For over a century, the washing machine has followed the trends of the times, undergoing numerous innovations and improvements. Today, we see a variety of beautifully designed washing machines with either a drum or agitator, which have evolved slowly throughout history.
The world's first washing machine was made in 1858 by American Hamilton Smith in Pittsburgh. The main component of this washing machine was a round barrel with a straight shaft fitted with paddle-shaped leaves, which was turned by rocking the shaft with a connected crank. That same year, Smith obtained a patent for this invention. However, this washing machine was difficult to use and damaged clothes, so it was not widely used, but it marked the beginning of machine washing. The following year, a washing machine appeared in Germany that used a pounding stick as a stirrer. When the pounding stick moved up and down, wooden pegs with springs installed on them acted continuously on the clothes.
In 1874, the era of "hand washing" was challenged like never before when American Bill Black's invented a wooden hand-cranked washing machine. The construction of Black's washing machine was extremely simple. Six blades were installed in a wooden barrel, which was turned by a handle and gear to flip the clothes in the barrel, thus achieving the goal of "clean clothes".
In 1880, a steam-powered washing machine was invented in America, marking the beginning of steam power replacing human power. After that, hydraulic washing machines and internal combustion engine washing machines also came into being. The hydraulic washing machine included a washing cylinder, a power source, and a connecting part with the ship, which did not require any electricity but used the natural power of river water to wash clothes, solving the problem of doing laundry on the ship, saving time and reducing housework intensity.

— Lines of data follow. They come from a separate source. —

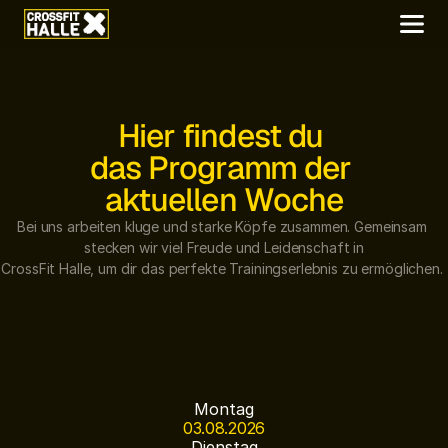
Hier findest du 
das Programm der 
aktuellen Woche
Bei uns arbeiten kluge und starke Köpfe zusammen. Gemeinsam 
stecken wir viel Freude und Leidenschaft in
CrossFit Halle, um dir das perfekte Trainingserlebnis zu ermöglichen. 
Montag
03.08.2026
Dienstag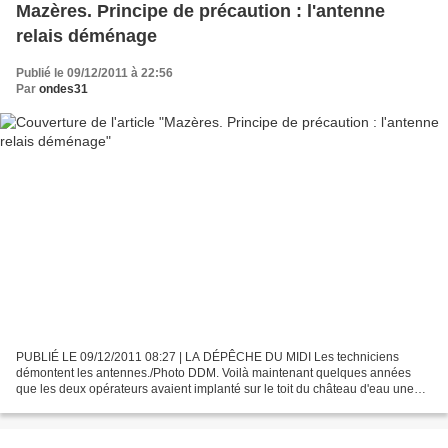
Mazères. Principe de précaution : l'antenne
relais déménage
Publié le 09/12/2011 à 22:56
Par
ondes31
PUBLIÉ LE 09/12/2011 08:27 | LA DÉPÊCHE DU MIDI Les techniciens
démontent les antennes./Photo DDM. Voilà maintenant quelques années
que les deux opérateurs avaient implanté sur le toit du château d'eau une
antenne plus performante permettant à la téléphonie...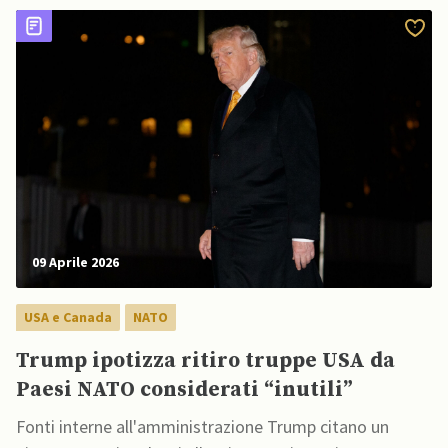
09 Aprile 2026
USA e Canada
NATO
Trump ipotizza ritiro truppe USA da
Paesi NATO considerati “inutili”
Fonti interne all'amministrazione Trump citano un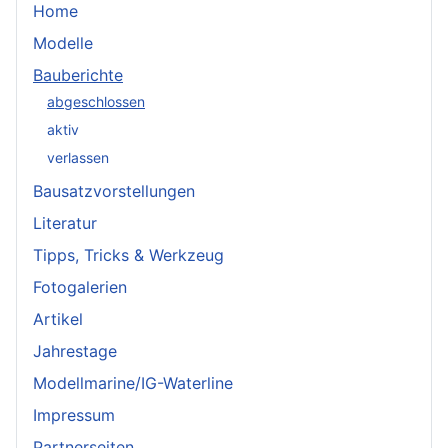
Home
Modelle
Bauberichte
abgeschlossen
aktiv
verlassen
Bausatzvorstellungen
Literatur
Tipps, Tricks & Werkzeug
Fotogalerien
Artikel
Jahrestage
Modellmarine/IG-Waterline
Impressum
Partnerseiten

In 1910, American Fisher successfully produced the world's first electric washing machine in Chicago. The advent of the electric washing machine marked the beginning of home automation for human household work.
In 1922, the Maytag Company in the United States reconstructed the washing structure of washing machines, changing the drag-type into an agitator-type, which fixed the structure of the washing machine and led to the birth of the first agitator washing machine. This washing machine had a vertical shaft in the center of the barrel with an agitator wing attached to the lower end of the shaft. The electric motor drove the vertical shaft, swinging periodically back-and-forth, enabling the clothes and water to keep tumbling and rubbing against each other to wash away dirt. The agitator washing machine had a scientific and reasonable structure, and was widely welcomed by people.

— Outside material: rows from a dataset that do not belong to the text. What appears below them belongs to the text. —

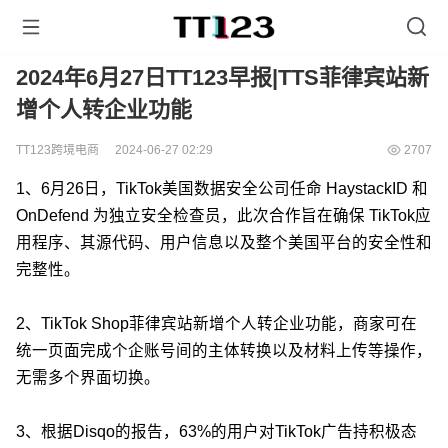
2024年6月27日TT123早报|TTS菲律宾站新
增个人转企业功能
TT123跨境电商
2024-06-27 02:29
2707
1、6月26日，TikTok美国数据安全公司任命 HaystackID 和
OnDefend 为独立安全检查员，此次合作旨在确保 TikTok应
用程序、其源代码、用户信息以及整个美国平台的安全性和
完整性。
2、TikTok Shop菲律宾站新增个人转企业功能，商家可在
统一页面完成个企账号间的主体转换以及材料上传等操作，
无需多个界面切换。
3、根据Disqo的报告，63%的用户对TikTok广告持积极态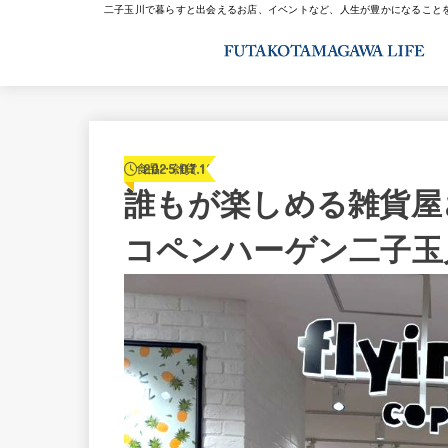
二子玉川で暮らすと出会えるお店、イベントなど、人生が豊かになること
2025.07.19
食品・雑貨
誰もが楽しめる雑貨屋
コペンハーゲン二子玉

In 1932, the United States' Bendix Aviation Corporation announced that they had successfully developed the first front-loading drum washing machine, which completed the washing, rinsing, and dehydration processes within the same drum. This meant that the type of electric washing machine had taken a leap forward in terms of automation.
With the acceleration of industrialization, countries around the world have also accelerated the pace of washing machine development. The United Kingdom was the first to develop and launch a jet washing machine, which uses a strong vortex produced by the rotating impeller on one side of the barrel to tumble the clothes and washing liquid together in the drum to clean the clothes. In 1955, based on the introduction of the British jet washing machine, Japan developed its own uniquely designed and popular wave wheel washing machine that is still popular today.
Thus, in the field of washing machine production, there is a preliminary domination of agitator-type, drum-type, and wave wheel-type washing machines. With the further development of technology, the emergence of new types of washing machines has also brought new lifestyles to people.